The Way of Life and Death can be considered as a symbolic immortality system within which mortality salience is the first stage, followed by an immersion in what might be described as mortality sapience (q.v. legacy projects). Quoting Sam Keen’s introduction to the current edition of The Denial of Death:
Becker sketches two possible styles of nondestructive heroism (…)
For the exceptional individual there is the ancient philosophical path of wisdom. Becker, like Socrates, advises us to practice dying. Cultivating awareness of our death leads to disillusionment, loss of character armor, and a conscious choice to abide in the face of terror. The existential hero who follows this way of self-analysis differs from the average person in knowing that he/she is obsessed.
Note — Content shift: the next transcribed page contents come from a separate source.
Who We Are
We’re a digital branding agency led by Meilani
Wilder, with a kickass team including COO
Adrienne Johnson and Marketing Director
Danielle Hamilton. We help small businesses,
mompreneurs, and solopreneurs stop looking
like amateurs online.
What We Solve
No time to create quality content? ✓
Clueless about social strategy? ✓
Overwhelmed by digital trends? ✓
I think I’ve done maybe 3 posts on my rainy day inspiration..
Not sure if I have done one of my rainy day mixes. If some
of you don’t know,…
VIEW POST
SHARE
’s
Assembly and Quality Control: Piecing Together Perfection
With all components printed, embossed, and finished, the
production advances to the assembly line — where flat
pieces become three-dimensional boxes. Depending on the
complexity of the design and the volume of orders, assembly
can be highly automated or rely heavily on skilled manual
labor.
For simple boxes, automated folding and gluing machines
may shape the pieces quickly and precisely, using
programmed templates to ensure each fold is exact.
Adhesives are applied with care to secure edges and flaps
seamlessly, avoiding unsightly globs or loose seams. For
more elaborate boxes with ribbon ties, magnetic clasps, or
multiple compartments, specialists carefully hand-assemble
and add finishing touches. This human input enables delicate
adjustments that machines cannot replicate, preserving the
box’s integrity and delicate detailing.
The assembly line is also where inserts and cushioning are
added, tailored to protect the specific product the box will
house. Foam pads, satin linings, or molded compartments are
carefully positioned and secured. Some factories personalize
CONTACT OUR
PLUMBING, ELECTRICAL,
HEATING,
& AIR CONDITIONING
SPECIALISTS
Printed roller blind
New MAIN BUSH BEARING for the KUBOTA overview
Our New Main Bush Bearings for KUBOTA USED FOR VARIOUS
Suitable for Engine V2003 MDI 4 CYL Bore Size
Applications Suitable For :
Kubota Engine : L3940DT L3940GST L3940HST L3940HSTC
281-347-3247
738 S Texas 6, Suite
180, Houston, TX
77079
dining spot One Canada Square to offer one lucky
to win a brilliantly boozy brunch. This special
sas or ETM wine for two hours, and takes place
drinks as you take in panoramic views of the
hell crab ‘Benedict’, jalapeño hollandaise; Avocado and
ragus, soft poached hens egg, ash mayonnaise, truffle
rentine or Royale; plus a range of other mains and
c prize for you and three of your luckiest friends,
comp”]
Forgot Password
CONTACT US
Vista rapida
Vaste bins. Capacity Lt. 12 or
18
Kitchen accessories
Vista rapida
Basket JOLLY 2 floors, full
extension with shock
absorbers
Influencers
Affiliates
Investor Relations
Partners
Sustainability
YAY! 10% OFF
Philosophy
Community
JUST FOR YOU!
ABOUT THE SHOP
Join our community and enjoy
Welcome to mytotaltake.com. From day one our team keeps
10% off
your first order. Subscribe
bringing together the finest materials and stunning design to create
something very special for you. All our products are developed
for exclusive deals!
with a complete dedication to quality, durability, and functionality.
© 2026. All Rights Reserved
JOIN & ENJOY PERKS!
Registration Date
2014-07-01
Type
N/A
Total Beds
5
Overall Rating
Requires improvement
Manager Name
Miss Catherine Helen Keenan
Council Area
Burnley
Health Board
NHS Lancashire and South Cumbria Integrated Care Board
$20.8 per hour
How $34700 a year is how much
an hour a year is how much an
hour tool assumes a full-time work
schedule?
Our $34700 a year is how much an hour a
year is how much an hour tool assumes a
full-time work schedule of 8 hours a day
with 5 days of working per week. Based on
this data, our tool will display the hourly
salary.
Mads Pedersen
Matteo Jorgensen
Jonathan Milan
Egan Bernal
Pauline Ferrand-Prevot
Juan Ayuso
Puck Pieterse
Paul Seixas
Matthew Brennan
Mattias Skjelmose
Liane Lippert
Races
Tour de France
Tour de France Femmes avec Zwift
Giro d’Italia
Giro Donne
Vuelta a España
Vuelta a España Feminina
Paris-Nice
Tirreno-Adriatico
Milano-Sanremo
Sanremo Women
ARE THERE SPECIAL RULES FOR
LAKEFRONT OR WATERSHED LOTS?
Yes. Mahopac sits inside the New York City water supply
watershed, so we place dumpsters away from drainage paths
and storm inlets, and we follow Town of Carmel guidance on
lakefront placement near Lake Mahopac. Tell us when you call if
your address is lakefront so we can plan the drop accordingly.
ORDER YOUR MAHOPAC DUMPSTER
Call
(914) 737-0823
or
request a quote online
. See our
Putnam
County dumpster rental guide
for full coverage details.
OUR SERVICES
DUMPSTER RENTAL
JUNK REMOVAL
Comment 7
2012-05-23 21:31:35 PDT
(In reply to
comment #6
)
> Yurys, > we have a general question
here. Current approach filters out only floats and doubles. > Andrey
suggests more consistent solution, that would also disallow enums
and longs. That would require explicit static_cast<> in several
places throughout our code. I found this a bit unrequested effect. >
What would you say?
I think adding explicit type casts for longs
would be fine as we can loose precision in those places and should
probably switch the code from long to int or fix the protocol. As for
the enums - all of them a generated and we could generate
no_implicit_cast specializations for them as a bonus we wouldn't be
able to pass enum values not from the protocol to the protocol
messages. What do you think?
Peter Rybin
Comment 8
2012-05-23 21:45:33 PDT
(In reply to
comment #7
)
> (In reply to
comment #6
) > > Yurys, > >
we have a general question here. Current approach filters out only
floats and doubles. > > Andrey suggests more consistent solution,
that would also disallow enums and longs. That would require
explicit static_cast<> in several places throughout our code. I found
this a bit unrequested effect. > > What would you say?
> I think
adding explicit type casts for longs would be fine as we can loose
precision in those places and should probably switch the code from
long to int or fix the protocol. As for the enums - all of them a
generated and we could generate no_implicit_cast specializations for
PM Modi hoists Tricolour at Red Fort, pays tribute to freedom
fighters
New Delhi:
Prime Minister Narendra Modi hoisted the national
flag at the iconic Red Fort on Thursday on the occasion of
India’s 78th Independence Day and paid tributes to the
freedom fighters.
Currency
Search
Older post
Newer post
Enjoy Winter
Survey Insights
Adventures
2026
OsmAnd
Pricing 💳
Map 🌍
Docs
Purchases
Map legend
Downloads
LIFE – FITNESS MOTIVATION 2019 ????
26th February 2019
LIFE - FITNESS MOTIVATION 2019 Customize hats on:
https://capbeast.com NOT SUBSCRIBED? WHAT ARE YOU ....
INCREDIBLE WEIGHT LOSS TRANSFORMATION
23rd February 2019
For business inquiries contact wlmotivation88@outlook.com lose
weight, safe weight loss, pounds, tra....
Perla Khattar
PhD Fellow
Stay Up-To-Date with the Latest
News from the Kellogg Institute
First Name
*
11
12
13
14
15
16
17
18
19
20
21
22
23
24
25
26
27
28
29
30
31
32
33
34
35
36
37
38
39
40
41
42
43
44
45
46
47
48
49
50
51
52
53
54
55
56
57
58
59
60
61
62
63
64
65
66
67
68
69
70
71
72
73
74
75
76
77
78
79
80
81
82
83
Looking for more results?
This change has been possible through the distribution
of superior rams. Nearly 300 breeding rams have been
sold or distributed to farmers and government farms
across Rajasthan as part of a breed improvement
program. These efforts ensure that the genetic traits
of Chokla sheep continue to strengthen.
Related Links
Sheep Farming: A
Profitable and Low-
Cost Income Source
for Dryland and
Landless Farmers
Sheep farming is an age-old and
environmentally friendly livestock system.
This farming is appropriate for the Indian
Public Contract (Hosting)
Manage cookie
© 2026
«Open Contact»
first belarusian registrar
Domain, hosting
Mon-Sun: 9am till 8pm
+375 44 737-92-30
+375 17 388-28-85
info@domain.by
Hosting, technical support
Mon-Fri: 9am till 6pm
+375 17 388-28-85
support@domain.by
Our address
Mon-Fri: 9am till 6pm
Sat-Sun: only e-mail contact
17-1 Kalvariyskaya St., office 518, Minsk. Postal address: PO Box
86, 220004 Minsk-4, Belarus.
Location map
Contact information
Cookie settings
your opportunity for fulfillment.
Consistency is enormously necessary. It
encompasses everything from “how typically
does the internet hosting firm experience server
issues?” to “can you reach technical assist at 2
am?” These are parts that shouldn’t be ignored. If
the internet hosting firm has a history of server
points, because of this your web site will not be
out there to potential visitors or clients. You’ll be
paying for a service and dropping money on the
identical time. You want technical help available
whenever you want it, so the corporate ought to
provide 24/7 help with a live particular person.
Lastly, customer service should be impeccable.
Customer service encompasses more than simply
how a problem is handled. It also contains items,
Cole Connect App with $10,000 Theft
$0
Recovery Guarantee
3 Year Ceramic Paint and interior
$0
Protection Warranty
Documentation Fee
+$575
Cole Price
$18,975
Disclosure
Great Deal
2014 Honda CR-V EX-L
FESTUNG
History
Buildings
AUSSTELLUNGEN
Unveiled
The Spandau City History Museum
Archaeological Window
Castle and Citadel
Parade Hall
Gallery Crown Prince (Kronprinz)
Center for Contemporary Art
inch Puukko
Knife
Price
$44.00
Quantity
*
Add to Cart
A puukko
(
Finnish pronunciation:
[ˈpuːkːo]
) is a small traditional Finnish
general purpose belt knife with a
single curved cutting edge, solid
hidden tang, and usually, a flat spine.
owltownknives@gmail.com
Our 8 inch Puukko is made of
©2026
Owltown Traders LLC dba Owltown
Instead of hiding within the illusions of character, he sees his impotence and vulnerability.
The disillusioned hero rejects the standardized heroics of mass culture in favor of cosmic heroism in which there is real joy in throwing off the chains of uncritical, self-defeating dependency and discovering new possibilities of choice and action and new forms of courage and endurance. Living with the voluntary consciousness of death, the heroic individual can choose to despair or to make a Kierkegaardian leap and trust in the “sacrosanct vitality of the cosmos,” in the unknown god of life whose mysterious purpose is expressed in the overwhelming drama of cosmic evolution.
Within this Way of Life and Death, this notion of “disillusioned, nondestructive” heroism is expressed by the motto memento mori ergo carpe diem, symbolized by the skull and roses motif and embodied via ritual. Every theme and aspect of this Way is a step towards taking the Kierkegaardian leap.